Another Pizza Chain, Papa John’s, is Coming to Morocco – David S. Bloom

Fri, 03/31/2017 - 17:57

David S. Bloom
March 31, 2017

David Bloom, Director of Research and Policy Analysis

Morocco loves pizza, and this week, Louisville-based Papa John’s International Inc. announced that its latest international expansion will take the pizza delivery chain to Morocco. The first restaurant will open in Casablanca, with an additional 19 stores planned to open in the next 5 years. The total investment is reported to be around $12 million and is expected to generate between 800 and 1000 direct jobs. The Morocco investment represents Papa John’s third foray into Africa, after Egypt in 2007 and Tunisia in 2016.

Moroccan company Planet Pizza Inc. has exclusive development rights with Papa John’s and will build and manage the franchises in the country. Planet Pizza CEO Taoufik Bensouda declared himself “honored” to participate in introducing Papa John’s to Morocco, citing “strong demand in the market for high quality pizzas and excellent service.” Papa John’s, in turn, said it is “pleased to extend our growth with Mr.

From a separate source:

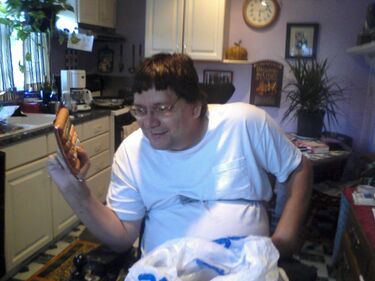 Image resolution: width=375 pixels, height=281 pixels. Identify the location of white cabinets. (27, 195). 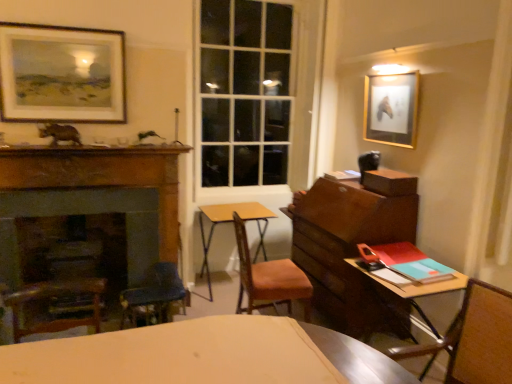 Find the location of a particular element. The image size is (512, 384). vacant area on top of matte black picture frame at upper left, which is the 1th picture frame from left to right (from a real-world perspective) is located at coordinates (61, 28).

Bensouda and Planet Pizza.”

Papa John’s will join competitors Domino’s and Pizza Hut, which already operate restaurants in Morocco. Of course chain restaurants are known to adapt their fare to local tastes when they expand internationally, and though Papa John’s has yet to release their Moroccan menus, a peek at their Tunisia menu suggests what they might offer. This menu offers the classic cheese and pepperoni as well as the ever-so-controversial Hawaiian—which features (the much-debated in the US) pineapple topping, with “turkey ham”. Other items include the “Mexican Ole” (chicken, onion, green pepper, jalapeno, tomato, and mushroom) and the “fisherman’s catch” (shrimp, calamari, green pepper, and onion).

“Berber Pizza”. Photo: Tom Lianza

Morocco’s Domino’s restaurants offer similar fare, including the “Tex-Mex Chicken” (marinated chicken, onion, green pepper, black olive, and jalapeno) and the “Fisherman,” which features tuna, black olive, onion, fresh tomato, and jalapeño.

Bensouda is making a smart bet on Morocco’s love for pizza. The closest thing in Morocco’s rich culinary culture is probably Medfouna, otherwise known as “Berber pizza.” Medfouna is more like a calzone: it’s a large bread stuffed with meat and veggies. Excellent, like all Moroccan food; but even the best calzone can’t match up to a pizza.